Directions — The response must consist of all the records, retyped exactly.

Data —
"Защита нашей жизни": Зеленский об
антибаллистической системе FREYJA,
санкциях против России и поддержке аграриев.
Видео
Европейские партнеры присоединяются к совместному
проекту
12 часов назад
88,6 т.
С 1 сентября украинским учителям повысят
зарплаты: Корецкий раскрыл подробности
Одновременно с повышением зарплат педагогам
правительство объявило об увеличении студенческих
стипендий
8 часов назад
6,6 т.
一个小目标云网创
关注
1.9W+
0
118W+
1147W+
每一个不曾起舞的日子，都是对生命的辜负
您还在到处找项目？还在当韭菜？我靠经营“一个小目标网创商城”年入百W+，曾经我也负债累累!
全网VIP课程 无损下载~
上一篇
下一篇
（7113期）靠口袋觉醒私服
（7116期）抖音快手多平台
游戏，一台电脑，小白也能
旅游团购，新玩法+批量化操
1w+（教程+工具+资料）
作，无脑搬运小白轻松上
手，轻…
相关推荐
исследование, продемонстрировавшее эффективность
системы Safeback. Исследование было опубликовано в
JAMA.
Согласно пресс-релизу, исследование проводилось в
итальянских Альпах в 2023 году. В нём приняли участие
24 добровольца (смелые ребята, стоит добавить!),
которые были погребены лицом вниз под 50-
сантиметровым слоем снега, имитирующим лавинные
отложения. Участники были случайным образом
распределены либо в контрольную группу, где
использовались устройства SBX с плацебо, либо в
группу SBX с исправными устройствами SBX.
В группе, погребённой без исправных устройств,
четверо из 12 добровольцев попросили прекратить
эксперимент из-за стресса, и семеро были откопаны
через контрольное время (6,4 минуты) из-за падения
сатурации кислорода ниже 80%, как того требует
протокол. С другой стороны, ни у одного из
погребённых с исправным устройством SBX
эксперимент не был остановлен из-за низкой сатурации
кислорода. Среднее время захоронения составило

Task answer —
"Защита нашей жизни": Зеленский об
антибаллистической системе FREYJA,
санкциях против России и поддержке аграриев.
Видео
Европейские партнеры присоединяются к совместному
проекту
12 часов назад
88,6 т.
С 1 сентября украинским учителям повысят
зарплаты: Корецкий раскрыл подробности
Одновременно с повышением зарплат педагогам
правительство объявило об увеличении студенческих
стипендий
8 часов назад
6,6 т.
一个小目标云网创
关注
1.9W+
0
118W+
1147W+
每一个不曾起舞的日子，都是对生命的辜负
您还在到处找项目？还在当韭菜？我靠经营“一个小目标网创商城”年入百W+，曾经我也负债累累!
全网VIP课程 无损下载~
上一篇
下一篇
（7113期）靠口袋觉醒私服
（7116期）抖音快手多平台
游戏，一台电脑，小白也能
旅游团购，新玩法+批量化操
1w+（教程+工具+资料）
作，无脑搬运小白轻松上
手，轻…
相关推荐
исследование, продемонстрировавшее эффективность
системы Safeback. Исследование было опубликовано в
JAMA.
Согласно пресс-релизу, исследование проводилось в
итальянских Альпах в 2023 году. В нём приняли участие
24 добровольца (смелые ребята, стоит добавить!),
которые были погребены лицом вниз под 50-
сантиметровым слоем снега, имитирующим лавинные
отложения. Участники были случайным образом
распределены либо в контрольную группу, где
использовались устройства SBX с плацебо, либо в
группу SBX с исправными устройствами SBX.
В группе, погребённой без исправных устройств,
четверо из 12 добровольцев попросили прекратить
эксперимент из-за стресса, и семеро были откопаны
через контрольное время (6,4 минуты) из-за падения
сатурации кислорода ниже 80%, как того требует
протокол. С другой стороны, ни у одного из
погребённых с исправным устройством SBX
эксперимент не был остановлен из-за низкой сатурации
кислорода. Среднее время захоронения составило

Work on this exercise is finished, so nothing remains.